Zur Wasserkühlung kann ich leider nichts genaues sagen. Aber der Kühlunterschied dürfte eher gering ausfallen so das man es eher schwer messen kann.

Bei der CPU würd ich dir zum 3700X raten, der 3800X soll doch mehr Probleme machen und ist eigentlich nicht recht schneller und zu dem teurer.

Überleg dir gut ob du noch ein DVD Laufwerk brauchst, die meisten Sachen holt man sich eh übers Internet und wenn es schon ein Laufwerk sein soll dann lieber ein Blu-ray. Ich selbst hab seit 2 Jahren kein DVD oder Blu-ray Laufwerk mehr.

Warum jetzt 3 SSD´s? Nimm doch dann gleich eine SSD mit 2 TB oder eine Sata SSD mit 1TB und eine M2 PCI E mit 1TB. Kommt fast aufs gleiche raus aus Preis Sicht und du hast noch etwas mehr Speicher.

Bist du dir sicher das du 32GB Arbeitsspeicher Brauchst? Für Spiele und die meisten Anwendungen reiche 16GB völlig aus. Wenn du Streamst und Bild oder Videobearbeitung machst sind 32GB sinvoll.


----------



## matti30 (24. Juni 2020)

ich würd die Aurora empfehlen. Schaut optisch schicker aus. RGB musst ja nicht anstöpseln. 
Pumpe auf 7V ist sehr leise. Die Lüfter bei der aurora sollen auch besser sein. Würd da aber eher eigene draufschnallen.


----------



## drstoecker (24. Juni 2020)

Würde auch die Aurora nehmen wegen der Optik.
die Pumpe müsste identisch sein und live ist diese wirklich silent!


----------



## Newarea (24. Juni 2020)

Dachte bzgl. Binning ich greife eher zum 3800X

Es sind 3 vorhandene SSD's die bleiben 

32 GB muss ich noch überlegen glaub aber das das bleibt.


Bzgl Eisbaer:

Ja so wie ich das lese sind die Daten von dem Aurora schon besser aber wenn die recht gleich sind is halt dann die Frage ob ich die 30€ mehr wirklich investieren sollte...


----------



## IICARUS (24. Juni 2020)

Wir habe die Aurora im Rechner meines Sohnes verbaut und auch die Schläuche inkl. der Anschlüsse sind Qualitativ hochwertiger.

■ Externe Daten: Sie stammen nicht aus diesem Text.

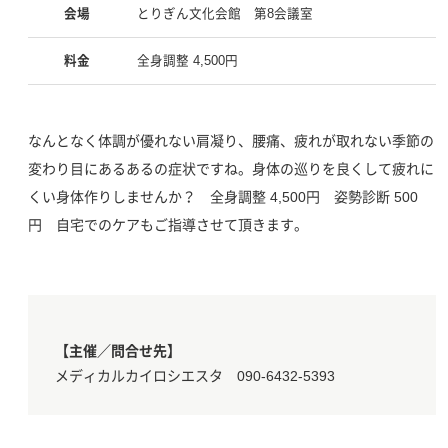
会場
とりぎん文化会館 第8会議室
料金
全身調整 4,500円
なんとなく体調が優れない肩凝り、腰痛、疲れが取れない季節の
変わり目にあるあるの症状ですね。身体の巡りを良くして疲れに
くい身体作りしませんか？ 全身調整 4,500円 姿勢診断 500
円 自宅でのケアもご指導させて頂きます。
【主催／問合せ先】
メディカルカイロシエスタ 090-6432-5393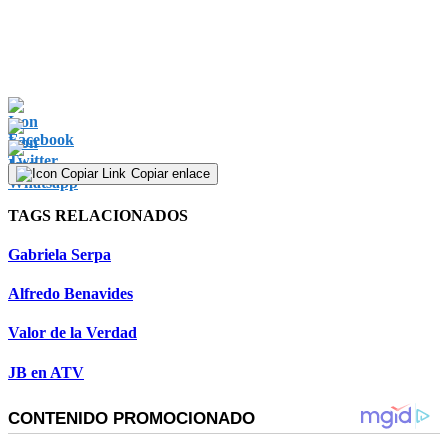
Copiar enlace
TAGS RELACIONADOS
Gabriela Serpa
Alfredo Benavides
Valor de la Verdad
JB en ATV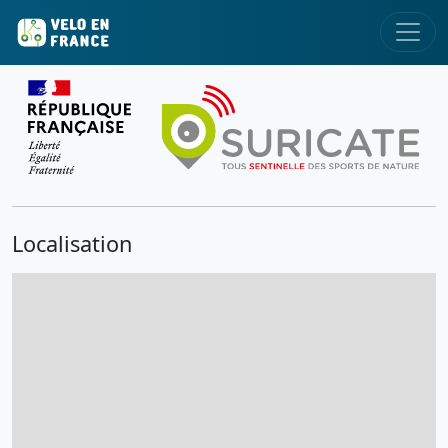
Localisation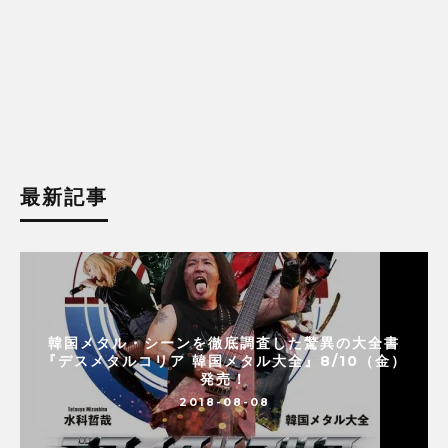
最新記事
韓国メタル・シーンを徹底調査した驚異の大全書
『デスメタルコリア 韓国メタル大全』8/10（金）
発売！
2018-08-08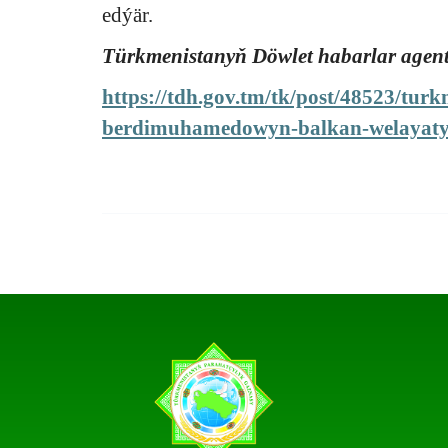
edýär.
Türkmenistanyň Döwlet habarlar agent
https://tdh.gov.tm/tk/post/48523/turk
berdimuhamedowyn-balkan-welayat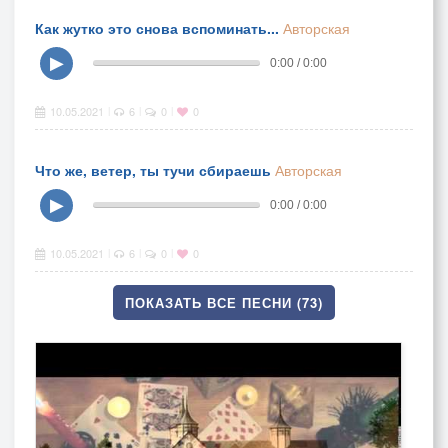
Как жутко это снова вспоминать...
Авторская
▶
0:00 / 0:00
10.05.2021
6
0
0
|
|
|
Что же, ветер, ты тучи сбираешь
Авторская
▶
0:00 / 0:00
10.05.2021
6
0
0
|
|
|
ПОКАЗАТЬ ВСЕ ПЕСНИ (73)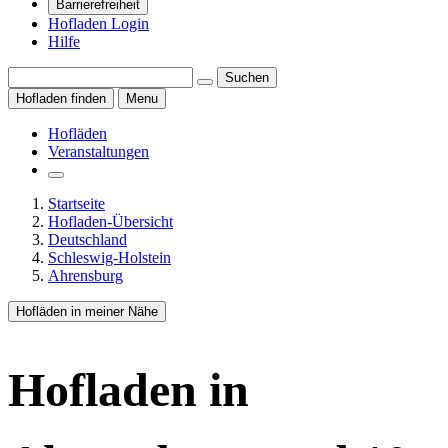
Barrierefreiheit
Hofladen Login
Hilfe
Suchen
Hofladen finden
Menu
Hofläden
Veranstaltungen
Startseite
Hofladen-Übersicht
Deutschland
Schleswig-Holstein
Ahrensburg
Hofläden in meiner Nähe
Hofladen
in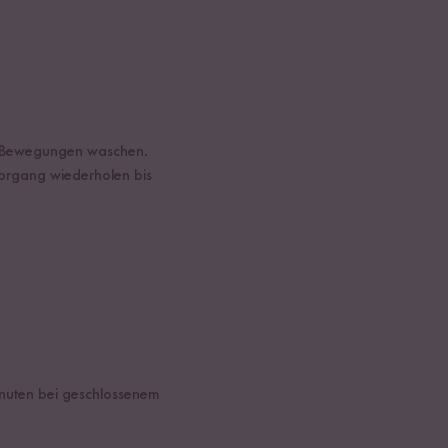
en Bewegungen waschen.
organg wiederholen bis
inuten bei geschlossenem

Bei der alten Version werden noch Schläuche aus Gummi und Knickschutzfedern verwendet, bei der Aurora ist Weichmacher freier Schlauch in Schwarz verwendet worden. Der Unterschied liegt auch darin das 13/8 statt 11/8 Schlauch verwendet wurde und so ist zwar der Innendurchmesser gleich geblieben aber dadurch das der Außendurchmesser größer ausfällt ist die Wandung stärker und der Schlauch kann so nicht abknicken. Daher wurde hier auf Knuckschutzfedern verzichtet weil der Schlauch nicht abknicken kann.

Die Pumpe der Aurora ist sowas von leise das selbst mit voller Drehzahl von etwa 2600-2800 U/min (12v) nichts von zu hören ist. Ich hatte sie auch Testweise nur über dem Lüfteranschluss an meinem Rechner angeschlossen und hatte die Pumpe in der Hand und hätte ich nicht durch das Sichtfenster gesehen das die Pumpe sich dreht hätte ich weder was hören noch was vibrieren spüren können. 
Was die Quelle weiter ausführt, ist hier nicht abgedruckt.